How to prevent filenames and document properties from appearing in documents

Article: dts0173

Applies to: dtSearch 6 and later

Automatically-generated fields

Some document formats contain fields or properties in addition to the document text. For example, Word documents contain a Document Summary area with information such as the Author and Subject of a document.  dtSearch automatically recognizes these fields and indexes them so you can search for text across the whole document or just in a particular field.  These fields are added to the end of the document text during indexing and are displayed at the end of the file when it is opened after a search.  For details on the types of document fields that dtSearch currently recognizes, see "What file formats does dtSearch support?"

In addition to these automatically-detected fields, dtSearch also adds the document filename as a field named "Filename".  This makes it possible to find a document if a word appears in the filename, even if the word does not appear in the document text.

dtSearch Desktop/Network

In dtSearch Desktop, click Options > Preferences > Indexing Options to disable automatically-generated fields.

The following options are available:

"Index document properties" - Controls display and indexing of document summary information fields in Microsoft Office files, document properties in PDF and WordPerfect, and similar metadata in other document formats.

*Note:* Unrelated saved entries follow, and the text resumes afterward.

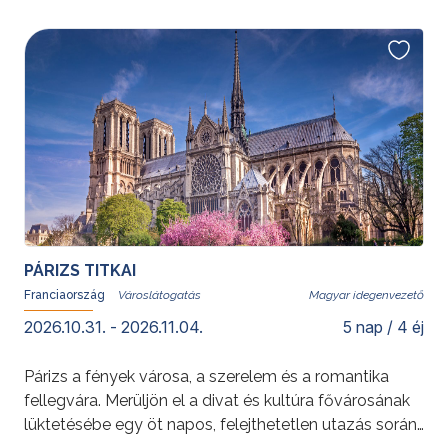
PÁRIZS TITKAI
Franciaország
Magyar idegenvezető
2026.10.31. - 2026.11.04.
5 nap / 4 éj
Párizs a fények városa, a szerelem és a romantika
fellegvára. Merüljön el a divat és kultúra fővárosának
lüktetésébe egy öt napos, felejthetetlen utazás során.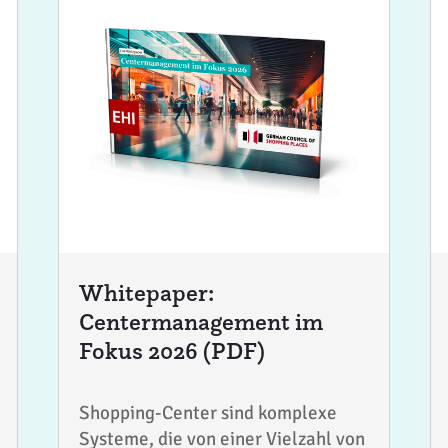
Whitepaper:
Centermanagement im
Fokus 2026 (PDF)
Shopping-Center sind komplexe
Systeme, die von einer Vielzahl von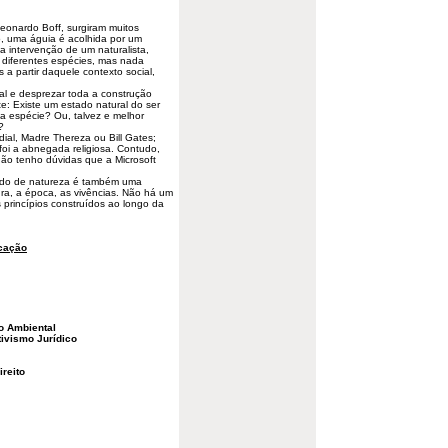
Leonardo Boff, surgiram muitos
o, uma águia é acolhida por um
 intervenção de um naturalista,
 diferentes espécies, mas nada
s a partir daquele contexto
social
,
al
e desprezar toda a construção
ste: Existe um estado natural do ser
a espécie? Ou, talvez e melhor
?
al, Madre Thereza ou Bill Gates;
foi a abnegada religiosa. Contudo,
ão tenho dúvidas que a Microsoft
tado de natureza é também uma
ura, a época, as vivências. Não há um
 princípios construídos ao longo da
cação
o Ambiental
tivismo Jurídico
ireito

"Index properties of images embedded in documents" -- Controls indexing and display of image metadata for images that are embedded in other documents.  By default, image metadata for embedded images is not indexed or displayed.  This setting does not affect indexing or display of metadata in image files that are not embedded in other files.

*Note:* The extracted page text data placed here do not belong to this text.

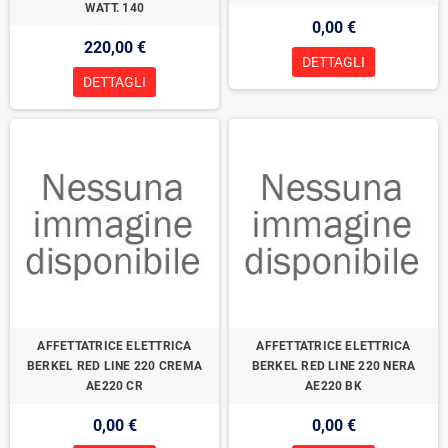
WATT. 140
0,00 €
220,00 €
DETTAGLI
DETTAGLI
AFFETTATRICE ELETTRICA
AFFETTATRICE ELETTRICA
BERKEL RED LINE 220 CREMA
BERKEL RED LINE 220 NERA
AE220 CR
AE220 BK
0,00 €
0,00 €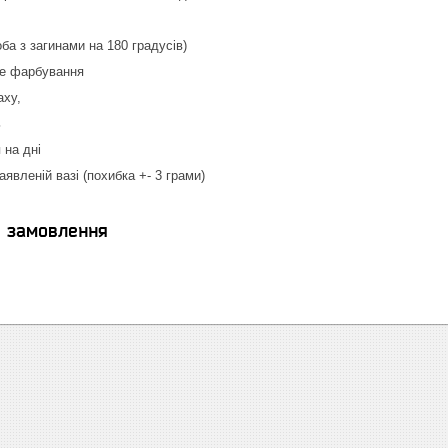
оба з загинами на 180 градусів)
ве фарбування
аху,
ь
 на дні
аявленій вазі (похибка +- 3 грами)
я замовлення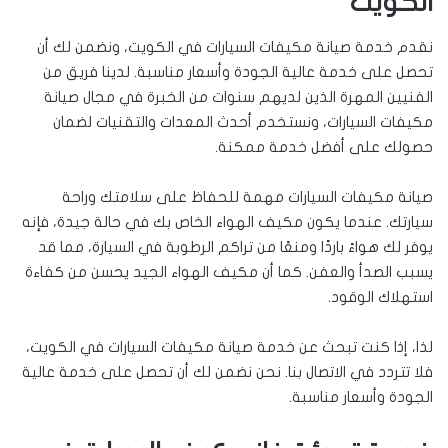
الكويت
نقدم خدمة صيانة مكيفات السيارات في الكويت، ونضمن لك أن
تحصل على خدمة عالية الجودة وأسعار مناسبة. لدينا فريق من
الفنيين المهرة الذين لديهم سنوات من الخبرة في مجال صيانة
مكيفات السيارات، ونستخدم أحدث المعدات والتقنيات لضمان
حصولك على أفضل خدمة ممكنة.
صيانة مكيفات السيارات مهمة للحفاظ على سلامتك وراحة
سيارتك. عندما يكون مكيف الهواء الخاص بك في حالة جيدة، فإنه
يوفر لك هواءً باردًا ومنعًا من تراكم الرطوبة في السيارة، مما قد
يسبب الصدأ والعفن. كما أن مكيف الهواء الجيد يحسن من كفاءة
استهلاك الوقود.
لذا، إذا كنت تبحث عن خدمة صيانة مكيفات السيارات في الكويت،
فلا تتردد في الاتصال بنا. نحن نضمن لك أن تحصل على خدمة عالية
الجودة وأسعار مناسبة.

"Index filenames as text" -- Controls indexing and display of the document filename as a "Filename" field at the end of the document.  Check the "Include path information" box to include the complete path and filename in the Filename field.  

"Add file type name to documents" -- If enabled, dtSearch will add a "File Type" field to the end of each document with the name of the file type (Microsoft Word, WordPerfect, etc.)

"Index MIME headers in emails" -- Controls indexing and display of the complete MIME headers in Outlook and EML email files.  The MIME headers will appear at the end of the email.  This setting does not affect display of basic email metadata such as "To", "From", "Subject", etc.

dtSearch Engine

Programmers using the dtSearch Engine developer API can control indexing of metadata using Options.FieldFlags:

(.NET) Use the Options.FieldFlags property

(C/C++) Use the fieldFlags member of dtsOptions

(Java) Use the fieldFlags member of the Options object

dtSearch Desktop A registry entry can be used to change this in dtSearch Desktop. The key is:     HKEY_CURRENT_USER\Software\dtSearch Corp.\dtSearch\Settings\FieldFlags

The dtSearch Engine does not permanently store the FieldFlags value anywhere, so if you set Options.FieldFlags before indexing documents, you will need to set it to the same value before invoking FileConverter to highlight hits.  

dtSearch Web and dtSearch Publish

The same FieldFlags values used in the dtSearch Engine can be used with dtSearch Publish.   To specify FieldFlags to apply when displaying documents, edit the dtsearch_options.html file for your search form and look for the FieldFlags section of the file:

<BR><HR><I>Field flags: </I>

<!-- $Begin FieldFlags -->

3

<!-- $End -->

The value shown, 3, indicates that both dtsoFfSkipDocumentProperties (2) and dtsoFfSkipFilenameField (1) are set.